Give the data again word for word; drop the pictures.
===
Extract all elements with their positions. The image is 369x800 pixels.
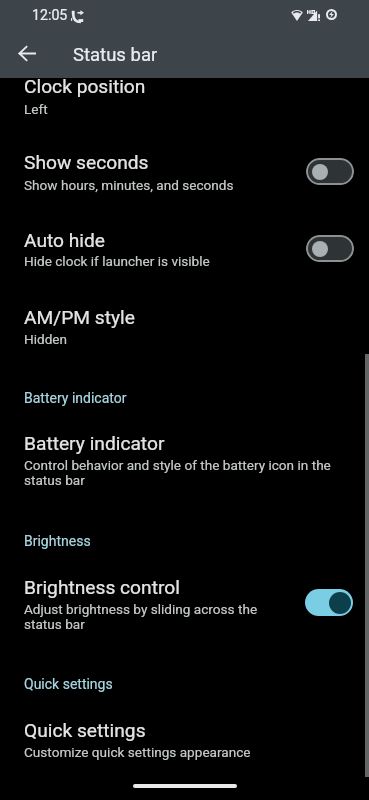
staticText: Hide clock if launcher is visible (24, 253, 300, 269)
staticText: Auto hide (24, 229, 106, 252)
other: Wi-Fi (291, 9, 303, 21)
button[interactable]: Quick settings (0, 706, 369, 768)
other: Call forwarding (71, 10, 84, 23)
staticText: Left (24, 101, 324, 117)
staticText: Status bar (73, 44, 158, 66)
button[interactable]: Auto hide (0, 217, 369, 277)
button[interactable]: Toggle on (305, 589, 353, 616)
button[interactable]: Battery indicator (0, 420, 369, 496)
button[interactable]: Clock position (0, 70, 369, 117)
staticText: Clock position (24, 75, 146, 98)
button[interactable]: Toggle off (306, 235, 354, 262)
staticText: Hidden (24, 331, 300, 347)
staticText: Battery indicator (24, 432, 165, 455)
button[interactable]: Brightness control (0, 563, 369, 639)
button[interactable]: Show seconds (0, 140, 369, 200)
button[interactable]: Toggle off (306, 158, 354, 185)
staticText: Customize quick settings appearance (24, 744, 324, 760)
staticText: Show hours, minutes, and seconds (24, 177, 300, 193)
staticText: Quick settings (24, 719, 146, 742)
staticText: Control behavior and style of the batter… (24, 457, 346, 489)
staticText: AM/PM style (24, 306, 135, 329)
staticText: Brightness (24, 533, 91, 549)
staticText: Quick settings (24, 676, 113, 692)
button[interactable]: Navigate up (10, 36, 44, 70)
staticText: Show seconds (24, 151, 149, 174)
staticText: Adjust brightness by sliding across the … (24, 601, 276, 633)
staticText: 12:05 (32, 7, 68, 24)
other: Charging (326, 9, 337, 20)
staticText: Battery indicator (24, 390, 127, 406)
staticText: Brightness control (24, 576, 180, 599)
other: Mobile signal (308, 10, 320, 21)
button[interactable]: AM/PM style (0, 294, 369, 354)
===
■ Answer section
Extract all elements with their positions. The image is 369x800 pixels.
staticText: Hide clock if launcher is visible (24, 253, 300, 269)
staticText: Auto hide (24, 229, 106, 252)
other: Wi-Fi (291, 9, 303, 21)
button[interactable]: Quick settings (0, 706, 369, 768)
other: Call forwarding (71, 10, 84, 23)
staticText: Left (24, 101, 324, 117)
staticText: Status bar (73, 44, 158, 66)
button[interactable]: Auto hide (0, 217, 369, 277)
button[interactable]: Toggle on (305, 589, 353, 616)
button[interactable]: Battery indicator (0, 420, 369, 496)
button[interactable]: Clock position (0, 70, 369, 117)
staticText: Clock position (24, 75, 146, 98)
button[interactable]: Toggle off (306, 235, 354, 262)
staticText: Hidden (24, 331, 300, 347)
staticText: Battery indicator (24, 432, 165, 455)
button[interactable]: Brightness control (0, 563, 369, 639)
button[interactable]: Show seconds (0, 140, 369, 200)
button[interactable]: Toggle off (306, 158, 354, 185)
staticText: Customize quick settings appearance (24, 744, 324, 760)
staticText: Show hours, minutes, and seconds (24, 177, 300, 193)
staticText: Quick settings (24, 719, 146, 742)
staticText: Control behavior and style of the batter… (24, 457, 346, 489)
staticText: AM/PM style (24, 306, 135, 329)
staticText: Brightness (24, 533, 91, 549)
staticText: Quick settings (24, 676, 113, 692)
button[interactable]: Navigate up (10, 36, 44, 70)
staticText: Show seconds (24, 151, 149, 174)
staticText: Adjust brightness by sliding across the … (24, 601, 276, 633)
staticText: 12:05 (32, 7, 68, 24)
other: Charging (326, 9, 337, 20)
staticText: Battery indicator (24, 390, 127, 406)
staticText: Brightness control (24, 576, 180, 599)
other: Mobile signal (308, 10, 320, 21)
button[interactable]: AM/PM style (0, 294, 369, 354)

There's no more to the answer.